→ Brief
For each line in the records, produce an exact copy.

------------------------------------------------------------------------

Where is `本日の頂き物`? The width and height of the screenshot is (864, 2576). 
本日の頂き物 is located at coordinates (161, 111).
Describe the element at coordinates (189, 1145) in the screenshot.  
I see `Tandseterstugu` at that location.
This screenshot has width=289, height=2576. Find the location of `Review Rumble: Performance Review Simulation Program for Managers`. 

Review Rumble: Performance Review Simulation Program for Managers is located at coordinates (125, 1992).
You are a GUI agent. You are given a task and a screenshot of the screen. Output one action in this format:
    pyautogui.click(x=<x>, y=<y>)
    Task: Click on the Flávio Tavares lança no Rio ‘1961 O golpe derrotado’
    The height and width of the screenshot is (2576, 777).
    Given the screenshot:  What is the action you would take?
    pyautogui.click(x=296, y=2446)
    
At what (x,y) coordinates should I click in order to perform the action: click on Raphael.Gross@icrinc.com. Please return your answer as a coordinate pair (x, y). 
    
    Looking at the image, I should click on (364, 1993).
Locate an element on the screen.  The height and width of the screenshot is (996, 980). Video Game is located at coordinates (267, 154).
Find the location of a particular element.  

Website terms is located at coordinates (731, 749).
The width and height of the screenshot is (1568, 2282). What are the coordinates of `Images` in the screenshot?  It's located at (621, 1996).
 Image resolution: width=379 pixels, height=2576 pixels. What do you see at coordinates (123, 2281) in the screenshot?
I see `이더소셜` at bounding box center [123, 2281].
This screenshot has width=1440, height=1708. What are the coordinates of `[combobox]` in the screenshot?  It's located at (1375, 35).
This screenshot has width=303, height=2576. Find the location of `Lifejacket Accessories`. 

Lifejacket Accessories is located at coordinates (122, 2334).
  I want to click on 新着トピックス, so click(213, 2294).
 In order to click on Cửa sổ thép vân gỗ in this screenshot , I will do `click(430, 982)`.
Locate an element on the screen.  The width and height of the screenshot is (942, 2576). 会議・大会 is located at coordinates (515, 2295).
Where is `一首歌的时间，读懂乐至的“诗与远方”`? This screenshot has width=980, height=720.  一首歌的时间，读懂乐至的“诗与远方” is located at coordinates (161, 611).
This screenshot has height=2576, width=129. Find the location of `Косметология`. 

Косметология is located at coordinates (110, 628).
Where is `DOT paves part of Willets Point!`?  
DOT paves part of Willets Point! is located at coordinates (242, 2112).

------------------------------------------------------------------------

→ Final answer
Where is `本日の頂き物`? The width and height of the screenshot is (864, 2576). 
本日の頂き物 is located at coordinates (161, 111).
Describe the element at coordinates (189, 1145) in the screenshot.  
I see `Tandseterstugu` at that location.
This screenshot has width=289, height=2576. Find the location of `Review Rumble: Performance Review Simulation Program for Managers`. 

Review Rumble: Performance Review Simulation Program for Managers is located at coordinates (125, 1992).
You are a GUI agent. You are given a task and a screenshot of the screen. Output one action in this format:
    pyautogui.click(x=<x>, y=<y>)
    Task: Click on the Flávio Tavares lança no Rio ‘1961 O golpe derrotado’
    The height and width of the screenshot is (2576, 777).
    Given the screenshot:  What is the action you would take?
    pyautogui.click(x=296, y=2446)
    
At what (x,y) coordinates should I click in order to perform the action: click on Raphael.Gross@icrinc.com. Please return your answer as a coordinate pair (x, y). 
    
    Looking at the image, I should click on (364, 1993).
Locate an element on the screen.  The height and width of the screenshot is (996, 980). Video Game is located at coordinates (267, 154).
Find the location of a particular element.  

Website terms is located at coordinates (731, 749).
The width and height of the screenshot is (1568, 2282). What are the coordinates of `Images` in the screenshot?  It's located at (621, 1996).
 Image resolution: width=379 pixels, height=2576 pixels. What do you see at coordinates (123, 2281) in the screenshot?
I see `이더소셜` at bounding box center [123, 2281].
This screenshot has width=1440, height=1708. What are the coordinates of `[combobox]` in the screenshot?  It's located at (1375, 35).
This screenshot has width=303, height=2576. Find the location of `Lifejacket Accessories`. 

Lifejacket Accessories is located at coordinates (122, 2334).
  I want to click on 新着トピックス, so click(213, 2294).
 In order to click on Cửa sổ thép vân gỗ in this screenshot , I will do `click(430, 982)`.
Locate an element on the screen.  The width and height of the screenshot is (942, 2576). 会議・大会 is located at coordinates (515, 2295).
Where is `一首歌的时间，读懂乐至的“诗与远方”`? This screenshot has width=980, height=720.  一首歌的时间，读懂乐至的“诗与远方” is located at coordinates (161, 611).
This screenshot has height=2576, width=129. Find the location of `Косметология`. 

Косметология is located at coordinates (110, 628).
Where is `DOT paves part of Willets Point!`?  
DOT paves part of Willets Point! is located at coordinates (242, 2112).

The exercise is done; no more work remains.